You can't be expected to know all of those players, which is why "The 192" is here to make your life easier.

Why 192? Fantasy leagues come in all shapes in sizes, but many have settled into leagues featuring 12 teams and 16-man rosters. "The 192" is a list of the 192 players who should be drafted (and thus rostered) in a 12-team, 16-round PPR league with relatively standard scoring and lineup settings. The players are technically listed in the order they should be drafted, though it's important to remember that drafts are fluid and your decisions should be altered based on what's left on the board and your previous selections.

So what if you're in an eight-team league? Or a 16-teamer? "The 192" can still help you win, but you'll certainly need to make tweaks in the mid-to-late rounds. For example, in a smaller league, you may want to wait even longer at quarterback since the position is so deep. In deeper leagues, running backs and tight ends should be more of a priority as those positions lack depth and could leave you with a weak spot if you wait until it's too late.

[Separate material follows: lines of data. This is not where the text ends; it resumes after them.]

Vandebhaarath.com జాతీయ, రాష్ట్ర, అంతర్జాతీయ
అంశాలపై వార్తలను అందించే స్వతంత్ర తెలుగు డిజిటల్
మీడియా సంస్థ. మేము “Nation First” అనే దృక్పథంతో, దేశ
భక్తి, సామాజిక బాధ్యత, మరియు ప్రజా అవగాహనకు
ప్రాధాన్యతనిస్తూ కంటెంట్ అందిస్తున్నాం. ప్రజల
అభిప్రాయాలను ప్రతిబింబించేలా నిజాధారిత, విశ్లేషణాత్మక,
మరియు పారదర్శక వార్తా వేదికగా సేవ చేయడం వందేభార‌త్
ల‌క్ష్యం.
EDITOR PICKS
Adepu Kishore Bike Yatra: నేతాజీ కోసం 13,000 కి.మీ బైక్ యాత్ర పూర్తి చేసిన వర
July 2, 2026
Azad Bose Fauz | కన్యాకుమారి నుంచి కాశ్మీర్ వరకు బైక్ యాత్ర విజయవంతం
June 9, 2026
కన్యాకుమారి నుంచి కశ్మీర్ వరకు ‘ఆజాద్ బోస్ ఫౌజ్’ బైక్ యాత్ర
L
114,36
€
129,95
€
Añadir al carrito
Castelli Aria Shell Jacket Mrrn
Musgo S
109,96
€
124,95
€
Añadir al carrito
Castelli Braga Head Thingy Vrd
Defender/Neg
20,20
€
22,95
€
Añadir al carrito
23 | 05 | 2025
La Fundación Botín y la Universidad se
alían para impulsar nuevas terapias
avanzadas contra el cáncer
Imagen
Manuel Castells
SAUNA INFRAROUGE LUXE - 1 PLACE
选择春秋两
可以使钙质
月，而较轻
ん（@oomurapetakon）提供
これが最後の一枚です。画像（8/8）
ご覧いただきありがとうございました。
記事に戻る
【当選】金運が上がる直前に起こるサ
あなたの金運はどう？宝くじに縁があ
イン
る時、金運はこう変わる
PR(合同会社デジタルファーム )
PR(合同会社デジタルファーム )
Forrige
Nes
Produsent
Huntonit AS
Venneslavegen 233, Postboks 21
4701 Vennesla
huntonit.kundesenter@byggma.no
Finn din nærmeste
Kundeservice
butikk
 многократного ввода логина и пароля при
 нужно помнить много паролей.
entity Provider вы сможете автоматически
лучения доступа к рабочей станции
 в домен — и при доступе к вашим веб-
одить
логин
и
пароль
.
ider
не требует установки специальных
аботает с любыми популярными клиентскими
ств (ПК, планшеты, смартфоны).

Although some player analysis is included throughout the piece, strategy is the primary topic of discussion. For more thorough player analysis, check out our player profiles, which were drawn up by yours truly. For a deeper look at the rankings, check out Cheat Sheet Central.

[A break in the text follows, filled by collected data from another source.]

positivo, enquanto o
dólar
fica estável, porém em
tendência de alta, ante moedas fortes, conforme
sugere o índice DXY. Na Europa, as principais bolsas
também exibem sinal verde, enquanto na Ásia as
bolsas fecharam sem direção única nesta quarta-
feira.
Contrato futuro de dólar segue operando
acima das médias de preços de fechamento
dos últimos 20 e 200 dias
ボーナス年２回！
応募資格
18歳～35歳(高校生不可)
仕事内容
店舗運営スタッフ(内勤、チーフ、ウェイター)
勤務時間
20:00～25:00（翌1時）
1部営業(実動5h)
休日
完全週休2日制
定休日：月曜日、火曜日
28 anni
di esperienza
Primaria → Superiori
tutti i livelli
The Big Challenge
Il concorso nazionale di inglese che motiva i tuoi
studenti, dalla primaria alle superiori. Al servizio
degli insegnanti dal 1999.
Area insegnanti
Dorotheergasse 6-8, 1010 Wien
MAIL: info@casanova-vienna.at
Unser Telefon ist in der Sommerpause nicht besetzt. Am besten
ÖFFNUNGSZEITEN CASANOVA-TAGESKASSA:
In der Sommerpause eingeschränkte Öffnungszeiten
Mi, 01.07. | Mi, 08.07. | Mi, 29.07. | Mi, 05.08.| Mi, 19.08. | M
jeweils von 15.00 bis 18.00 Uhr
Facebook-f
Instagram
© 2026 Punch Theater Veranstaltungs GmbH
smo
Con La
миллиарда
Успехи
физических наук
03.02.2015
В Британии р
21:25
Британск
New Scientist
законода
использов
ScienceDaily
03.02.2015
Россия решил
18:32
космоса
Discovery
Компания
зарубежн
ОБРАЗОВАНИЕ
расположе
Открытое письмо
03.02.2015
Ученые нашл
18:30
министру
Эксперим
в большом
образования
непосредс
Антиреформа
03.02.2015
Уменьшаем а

The 192 should serve as a simple guide to help you maximize the value of your starting lineup while making the best possible decision every round.

1. Saquon Barkley, NYG, RB1

With the uncertainty surrounding Todd Gurley's knee (more on him later), Barkley is a no-brainer No. 1 overall pick in all 2019 fantasy drafts. Barkley ranked top three among backs in carries and targets en route to pacing the position in fantasy points as a rookie. He's running unopposed in a Giants backfield that will benefit from an offense that will lean even more on the run in 2019. If you have the liberty of being the first to choose your draft spot, roll with 1.1 and get your hands on the top asset in fantasy football.

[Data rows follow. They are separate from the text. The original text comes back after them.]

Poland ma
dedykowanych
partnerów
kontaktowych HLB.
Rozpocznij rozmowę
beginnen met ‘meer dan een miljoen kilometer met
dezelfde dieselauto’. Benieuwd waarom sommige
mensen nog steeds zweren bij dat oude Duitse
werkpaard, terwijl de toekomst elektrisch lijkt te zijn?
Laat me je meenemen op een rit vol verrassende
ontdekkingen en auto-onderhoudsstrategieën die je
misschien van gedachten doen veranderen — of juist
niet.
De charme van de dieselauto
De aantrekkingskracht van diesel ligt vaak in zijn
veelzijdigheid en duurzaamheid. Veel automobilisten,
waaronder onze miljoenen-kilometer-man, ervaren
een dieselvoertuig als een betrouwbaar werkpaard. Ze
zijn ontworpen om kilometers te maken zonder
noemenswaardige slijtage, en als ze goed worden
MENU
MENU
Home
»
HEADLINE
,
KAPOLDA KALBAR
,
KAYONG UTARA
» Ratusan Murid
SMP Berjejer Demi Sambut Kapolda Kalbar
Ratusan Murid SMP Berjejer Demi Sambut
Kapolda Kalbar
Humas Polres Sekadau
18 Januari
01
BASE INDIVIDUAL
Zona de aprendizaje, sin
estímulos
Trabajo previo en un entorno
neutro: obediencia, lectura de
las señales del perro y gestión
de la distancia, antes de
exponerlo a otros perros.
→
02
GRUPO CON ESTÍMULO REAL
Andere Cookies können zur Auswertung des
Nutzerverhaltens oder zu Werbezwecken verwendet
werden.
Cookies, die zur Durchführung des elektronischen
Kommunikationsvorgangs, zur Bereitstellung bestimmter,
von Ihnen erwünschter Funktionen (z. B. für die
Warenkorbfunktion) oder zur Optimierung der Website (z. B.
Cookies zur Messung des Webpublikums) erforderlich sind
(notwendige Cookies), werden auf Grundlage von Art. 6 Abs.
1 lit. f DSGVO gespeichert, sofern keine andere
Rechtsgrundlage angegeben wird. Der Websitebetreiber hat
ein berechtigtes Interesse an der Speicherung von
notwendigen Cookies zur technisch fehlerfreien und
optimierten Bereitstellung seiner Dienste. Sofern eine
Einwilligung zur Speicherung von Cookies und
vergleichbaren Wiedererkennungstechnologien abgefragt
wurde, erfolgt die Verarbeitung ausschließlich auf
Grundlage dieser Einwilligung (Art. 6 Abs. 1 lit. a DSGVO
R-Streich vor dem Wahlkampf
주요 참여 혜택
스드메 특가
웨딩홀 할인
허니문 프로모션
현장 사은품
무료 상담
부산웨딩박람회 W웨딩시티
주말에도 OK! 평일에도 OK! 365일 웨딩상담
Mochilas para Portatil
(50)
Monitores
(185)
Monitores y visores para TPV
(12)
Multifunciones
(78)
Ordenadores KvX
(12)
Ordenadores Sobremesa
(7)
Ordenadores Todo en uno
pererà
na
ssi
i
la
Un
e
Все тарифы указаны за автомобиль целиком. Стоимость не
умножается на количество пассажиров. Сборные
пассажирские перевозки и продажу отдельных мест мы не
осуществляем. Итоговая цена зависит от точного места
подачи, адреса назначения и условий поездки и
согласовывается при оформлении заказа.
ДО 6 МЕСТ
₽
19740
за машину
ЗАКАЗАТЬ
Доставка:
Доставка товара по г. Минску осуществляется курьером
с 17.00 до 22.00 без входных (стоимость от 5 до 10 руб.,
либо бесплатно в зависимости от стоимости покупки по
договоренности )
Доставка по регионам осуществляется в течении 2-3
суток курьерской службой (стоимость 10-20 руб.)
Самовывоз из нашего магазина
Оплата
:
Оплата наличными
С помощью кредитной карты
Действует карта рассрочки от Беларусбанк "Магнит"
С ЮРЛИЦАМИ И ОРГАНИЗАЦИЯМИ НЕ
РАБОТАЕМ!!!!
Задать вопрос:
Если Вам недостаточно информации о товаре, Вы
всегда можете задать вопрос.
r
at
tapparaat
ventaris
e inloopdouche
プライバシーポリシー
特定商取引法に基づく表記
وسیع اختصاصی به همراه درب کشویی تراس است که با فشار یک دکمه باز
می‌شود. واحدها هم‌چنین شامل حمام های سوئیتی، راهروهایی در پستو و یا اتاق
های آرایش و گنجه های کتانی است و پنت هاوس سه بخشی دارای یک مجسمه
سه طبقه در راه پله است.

2. Ezekiel Elliott, DAL, RB2
3. Christian McCaffrey, CAR, RB3
4. Alvin Kamara, NO, RB4

The running back position has been rejuvenated with young backs playing workhorse roles, and fantasy managers will be itching to grab one early. Is it worth the risk considering the high injury rate? Yes, when it's a clear, feature back set for a significant passing-game role. This trio fits that bill.

5. Le'Veon Bell, NYJ, RB5
6. Melvin Gordon, LAC, RB6
7. Davante Adams, GB, WR1
8. DeAndre Hopkins, HOU, WR2
9. Michael Thomas, NO, WR3
10. Julio Jones, ATL, WR4

Bell and Gordon are two more clear feature backs worth your attention in the first round. The debate over who should be the first wide receiver off the board will continue all offseason. Adams barely gets the nod from me. He paced the position in fantasy points before sitting out Week 17 last season and leads the NFL in touchdowns over the past three seasons. Of course, I wouldn't fault you for going with Hopkins, Thomas or Jones here, either.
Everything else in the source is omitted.